The only tennis that will be allowed to go ahead is at elite level, with the Nitto ATP Finals in London set to go ahead behind closed doors between 15-22 November at the O2 Arena.

Under the restrictions announced by Johnson, individuals are ‘encouraged to go outside for exercise’ and are also allowed to meet with one person from another household as long as social distancing is maintained.

Discussions continue to take place between the government, Public Health England and the LTA about the prospect of tennis being allowed to take place during the second lockdown period, but so far there has been little traction as any U-turn on allowing outdoor sports such as tennis and golf to continue during this second lockdown has effectively been ruled out.

“I must apologise to my honourable friend for not being able to offer the house a huge list of exemptions to the rules we’ve set out,” Johnson said after delivering a statement to the House of Commons on Monday afternoon.

“Because once you unpick at one thing, alas, the effectiveness of the whole package is compromised.

“That’s why I want everyone to work together for the next four weeks to get the R rate under control so that we can open things up again in time for December.”

Meanwhile Sport and Recreation Alliance CEO Lisa Wainwright has emphasised that sport is so important to every community and more needs to be done.

The Chair of the Digital, Culture, Media and Sport (DCMS) committee, Julian Knight, was also among those calling for tennis courts and golf courses to be allowed to stay open.

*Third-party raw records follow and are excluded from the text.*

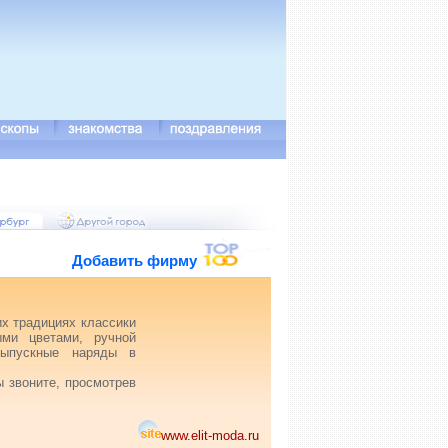
Добавить фирму
х традициях классики
ыми цветами, ручной
Выпускные наряды в
ы звоните, просмотрев
www.elit-moda.ru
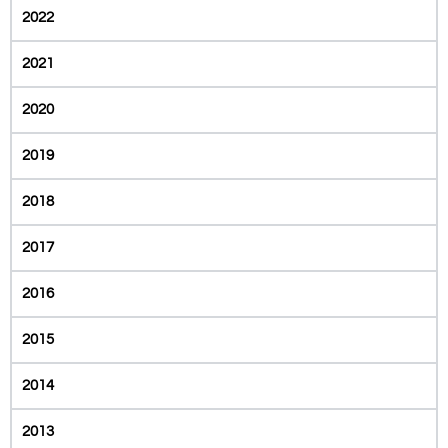
2022
2021
2020
2019
2018
2017
2016
2015
2014
2013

Former DCMS committee chair Damian Collins is among a group of MPs who have called on the Government to allow under-18s to continue participating in outdoor grassroots sport, including team sports such as football, when the new measures take effect.

In a letter to Culture Secretary Oliver Dowden, the MPs wrote: “Young people will currently be allowed to continue with sport at school, and we believe that the risks to the spread of coronavirus from outdoor grassroots youth sport would be minimal.

“There would however be clear and lasting benefits for these young people if the Government could support this.”